Unfortunately I had crawled into the dark tunnel without knowing that part of it ahead was blocked by the collapse of ground above from the enemy shelling. It was too late by the time I hit the dead-end pile of loose soil and rock mass and discovered the solid blockage just after the first bend. The enemy was already in the ammo storage at the back and I was now trapped like a wild dog in the narrow and dark tunnel. When I tried to look back over my shoulder, only thing I could see was a pale spot almost a circle on the tunnel wall at the bend as the faint light from the entrance was trying to reach inside the tunnel. Only then I remembered that in my hurry I also forgot to re-cover the entrance with the crates and hide the tracks of me crawling into the tunnel. Nervously I lay flat on my belly and tried to lie in silence not to attract their attention, but to no avail.

They immediately found the opening and one of them fired a few guessing rounds into the tunnel. The wandering bullets ricocheted off the bend behind me and painfully stung me on both legs. I immediately curled up into a fetal position and started digging frantically into the loose soil of the blockage with my bare hands. I was almost out of the firing line in a short time but the digging gave me away. The noise certainly had alerted the enemy at the tunnel entrance. I could hear them arguing in wild hysteria. Some of them were excitingly yelling at the shooter to lob a hand grenade in. But one firm voice had stopped him. The same voice also decided that I should be taken alive and ordered the men to fetch the black hunting dogs used in dragging the wild pigs out of their burrows. They might have seen me running along the trench just before and correctly guessed that it was me now trapped in the tunnel. My ultimate nightmare had just begun. I would rather kill myself than taken alive by them.

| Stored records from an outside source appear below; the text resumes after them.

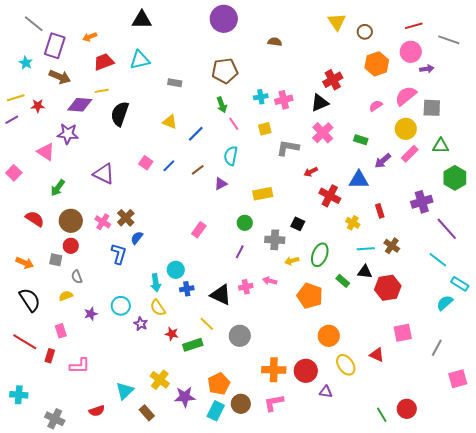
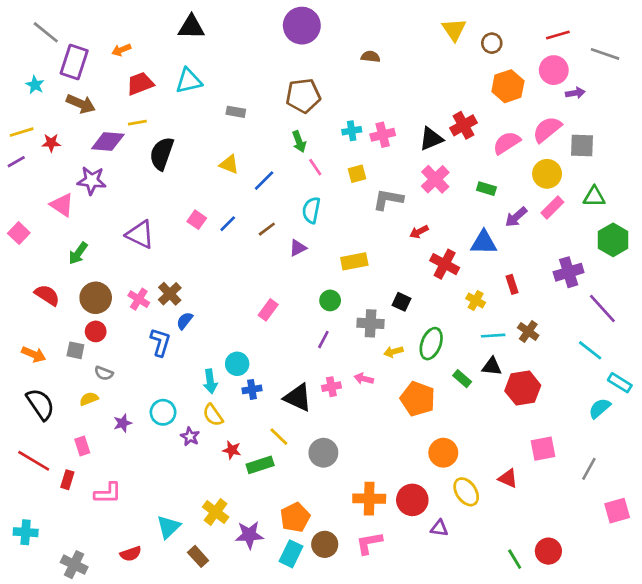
red cross: (333, 80) -> (464, 125), moved
pink semicircle: (376, 106) -> (507, 143), size x1.5
gray semicircle: (77, 277) -> (104, 373), turned -48

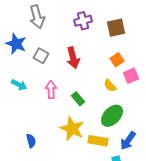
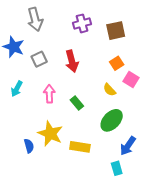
gray square: (41, 56) -> (39, 59), turned 35
pink square: (131, 76) -> (131, 80), turned -35
cyan arrow: (19, 85) -> (17, 89), turned 91
yellow star: (72, 129) -> (50, 134), moved
yellow rectangle: (98, 141) -> (80, 147), moved

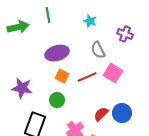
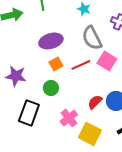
gray semicircle: (98, 50) -> (92, 38), size x1.4
orange square: (62, 76) -> (56, 64), turned 32

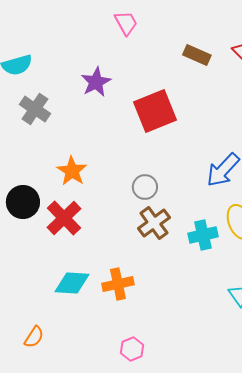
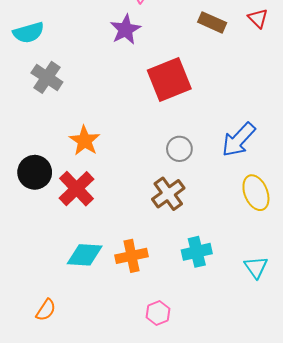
purple star: (96, 82) -> (125, 30), moved
gray circle: (145, 187) -> (179, 149), moved
cyan cross: (203, 235) -> (197, 252), moved
pink hexagon: (132, 349) -> (158, 313), moved

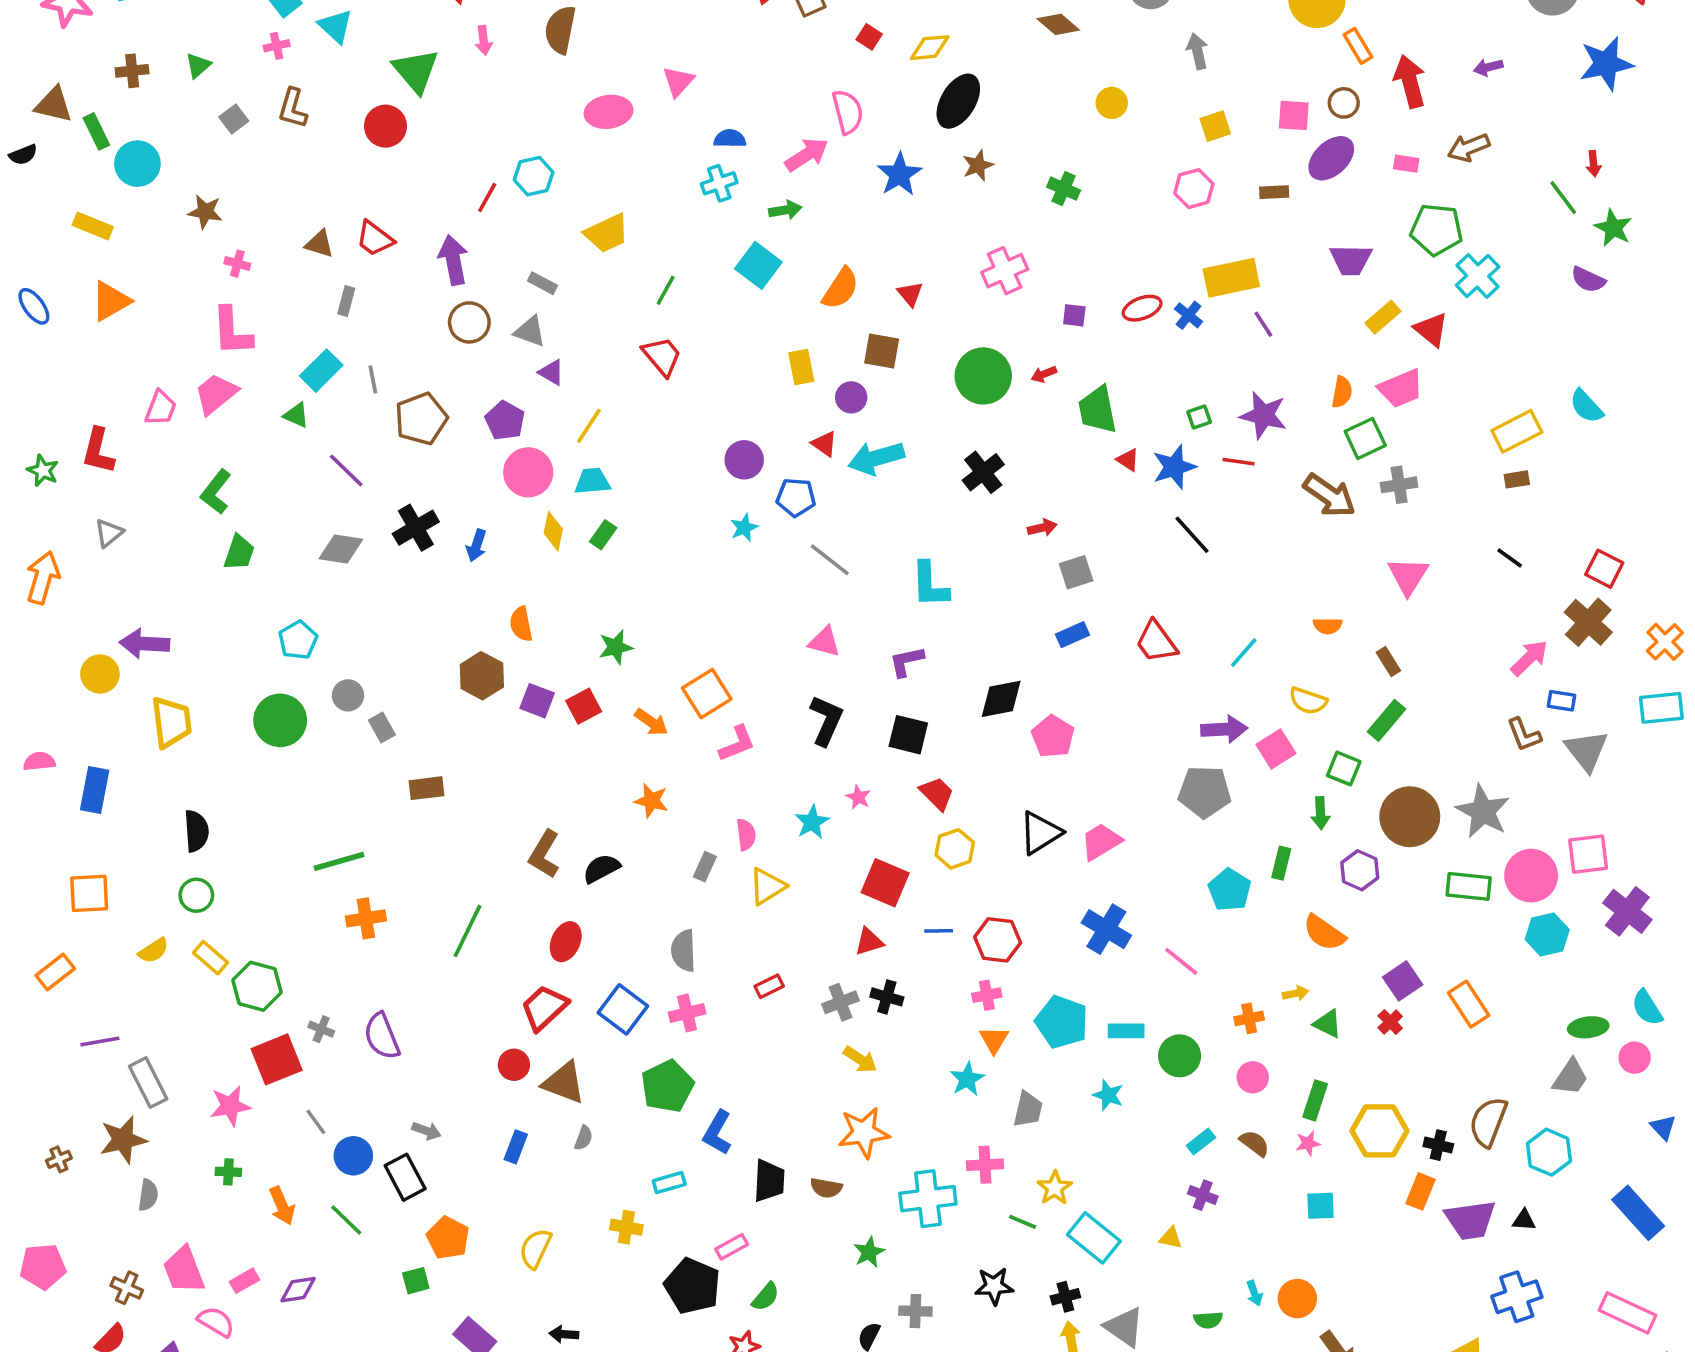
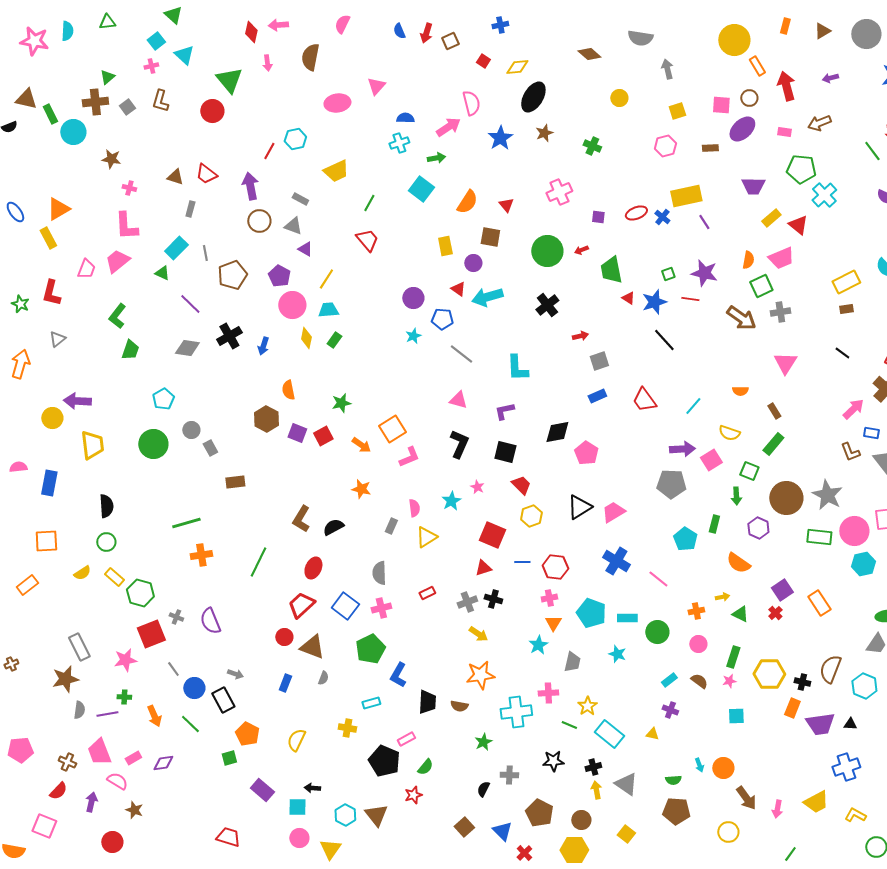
brown cross: (132, 71) -> (95, 102), moved, size x1.4
yellow rectangle: (93, 226) -> (48, 238), moved, turned 40
purple line: (100, 1042) -> (107, 714), moved
brown cross: (59, 1159) -> (11, 664), moved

I might be one of the reasons they wasted scores of their men to storm the heavily fortified Burmese army base camp of Second Company, 513th Infantry Battalion. Now their hated enemy was within their reach. Lying only about ten yards away inside the tunnel darkness I could feel their hatred and anger towards me. Wildly guessing it would give me some time while some of them were fetching the black dogs I turned over on my back, took a few deep breaths, and tried to figure out my slim chances of escape in the darkness. How could I have foolishly or recklessly put myself into such a horribly hopeless situation? I murmured to myself in desperation as I was now trembling with horrid fear.

I am Corporal Zaw Moe, turning 18 today, the Platoon Sergeant of First Platoon. Just a couple of years ago I was a first-year engineering student at Rangoon Institute of Technology and I could never have imagined then that I would be in such an utterly hopeless situation as I was right now here in this God-forsaken jungle.